Here we see the changes actually going on. The earth is still a-making. More than one river, scorning its channel, has, within the memory of man, hewn out for itself another, and taken undisputed, if not undisturbed possession. The Peabody River, which rolls modestly enough now, seeming, indeed, a mere thread of brook dancing through a rocky bed by far too large for it, will by and by, when the rains come, rise and roar and rush with such impetuosity that these great water-worn stones, now bleaching quietly in the sun, shall be wrenched up from their resting-places, and whirled down the river with such fury and uproar that the noise of their crashing and rolling shall break in upon your dreams at night. Wild River, a little farther down, you may ford almost dry-shod, and in four hours it shall reach such heights and depths as might upbear our mightiest man-of-war. Many and many a gully, half choked with stones and briers, lurks under the base of an overtopping hill, and shows where a forgotten Undine lived and loved. The hills still bear the scars of their wounds.
No soft-springing greenness veils the tortuous processes.

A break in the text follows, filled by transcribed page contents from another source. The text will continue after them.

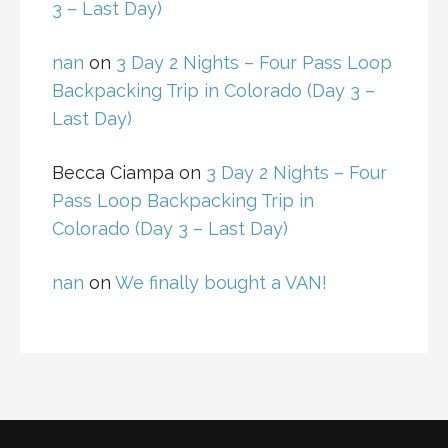
3 – Last Day)
nan
on
3 Day 2 Nights – Four Pass Loop
Backpacking Trip in Colorado (Day 3 –
Last Day)
Becca Ciampa
on
3 Day 2 Nights – Four
Pass Loop Backpacking Trip in
Colorado (Day 3 – Last Day)
nan
on
We finally bought a VAN!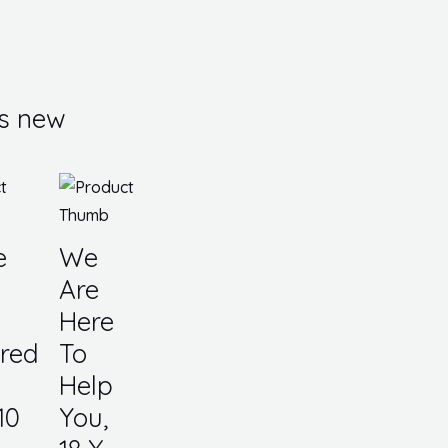
s new
e
We
Are
Here
red
To
Help
10
You,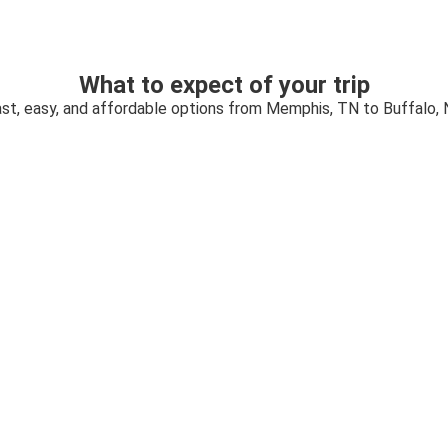
What to expect of your trip
st, easy, and affordable options from Memphis, TN to Buffalo,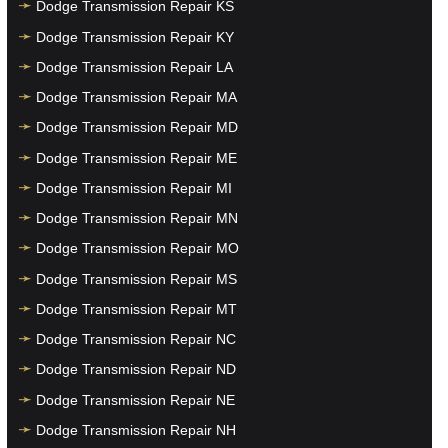
Dodge Transmission Repair KS
Dodge Transmission Repair KY
Dodge Transmission Repair LA
Dodge Transmission Repair MA
Dodge Transmission Repair MD
Dodge Transmission Repair ME
Dodge Transmission Repair MI
Dodge Transmission Repair MN
Dodge Transmission Repair MO
Dodge Transmission Repair MS
Dodge Transmission Repair MT
Dodge Transmission Repair NC
Dodge Transmission Repair ND
Dodge Transmission Repair NE
Dodge Transmission Repair NH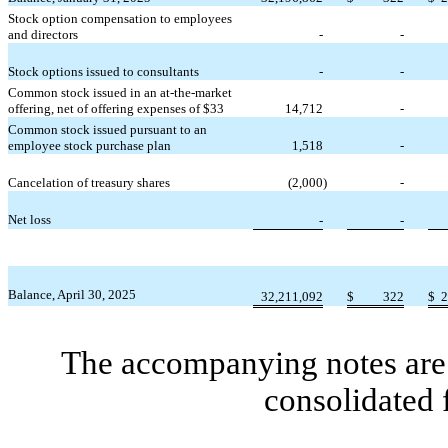
Stock option compensation to employees
and directors
-
-
Stock options issued to consultants
-
-
Common stock issued in an at-the-market
offering, net of offering expenses of $
33
14,712
-
Common stock issued pursuant to an
employee stock purchase plan
1,518
-
Cancelation of treasury shares
(
2,000
)
-
Net loss
-
-
Balance, April 30, 2025
32,211,092
$
322
$
2
The accompanying notes are 
consolidated 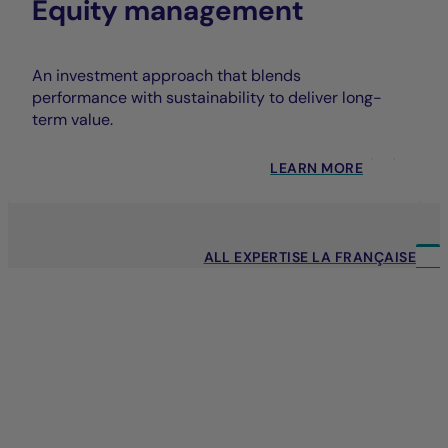
Equity management
An investment approach that blends
performance with sustainability to deliver long-
term value.
LEARN MORE
ALL EXPERTISE LA FRANÇAISE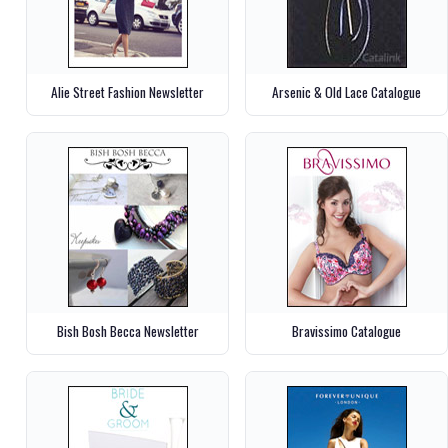
Alie Street Fashion Newsletter
Arsenic & Old Lace Catalogue
Bish Bosh Becca Newsletter
Bravissimo Catalogue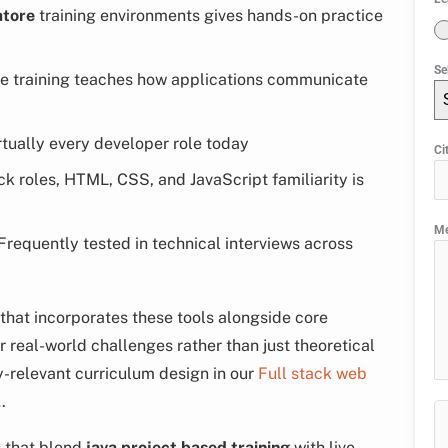
atore
training environments gives hands-on practice
Se
te training teaches how applications communicate
tually every developer role today
Ci
ck roles, HTML, CSS, and JavaScript familiarity is
M
requently tested in technical interviews across
that incorporates these tools alongside core
real-world challenges rather than just theoretical
-relevant curriculum design in our
Full stack web
…
.
 that blend
java project based training
with live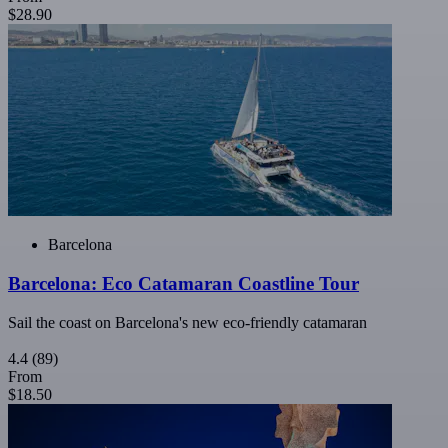
$28.90
Barcelona
Barcelona: Eco Catamaran Coastline Tour
Sail the coast on Barcelona's new eco-friendly catamaran
4.4
(89)
From
$18.50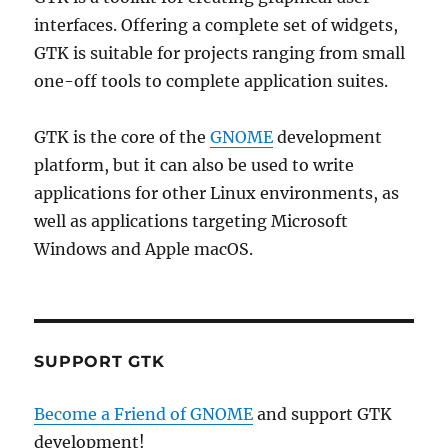
interfaces. Offering a complete set of widgets,
GTK is suitable for projects ranging from small
one-off tools to complete application suites.
GTK is the core of the
GNOME
development
platform, but it can also be used to write
applications for other Linux environments, as
well as applications targeting Microsoft
Windows and Apple macOS.
SUPPORT GTK
Become a Friend of GNOME
and support GTK
development!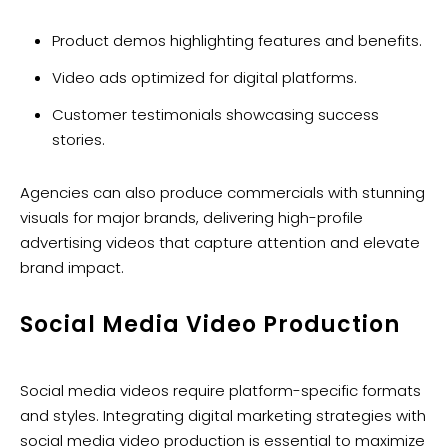
Product demos highlighting features and benefits.
Video ads optimized for digital platforms.
Customer testimonials showcasing success
stories.
Agencies can also produce commercials with stunning
visuals for major brands, delivering high-profile
advertising videos that capture attention and elevate
brand impact.
Social Media Video Production
Social media videos require platform-specific formats
and styles. Integrating digital marketing strategies with
social media video production is essential to maximize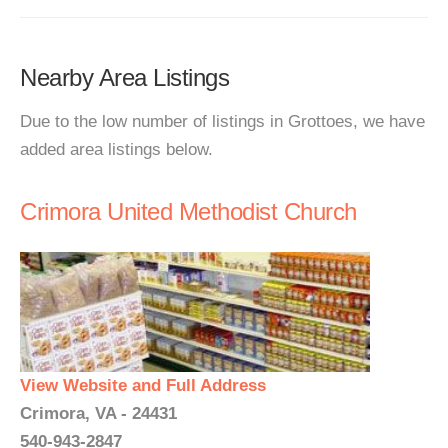
Nearby Area Listings
Due to the low number of listings in Grottoes, we have
added area listings below.
Crimora United Methodist Church
View Website and Full Address
Crimora, VA - 24431
540-943-2847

Uncompromising and terrible, the marks of their awful rending, the agony of their fiery birth, shall remain. Time, the destroyer of man's works, is the perfecter of God's. These ravages are not Time's; they are the doings of an early force, beneficent, but dreadful. It is Time's to soothe and adorn.
We connect the idea of fixity with the mountains, but they seem to me to be continually pirouetting with each other,--exchanging or entirely losing their identity. You are in the Alpine Valley.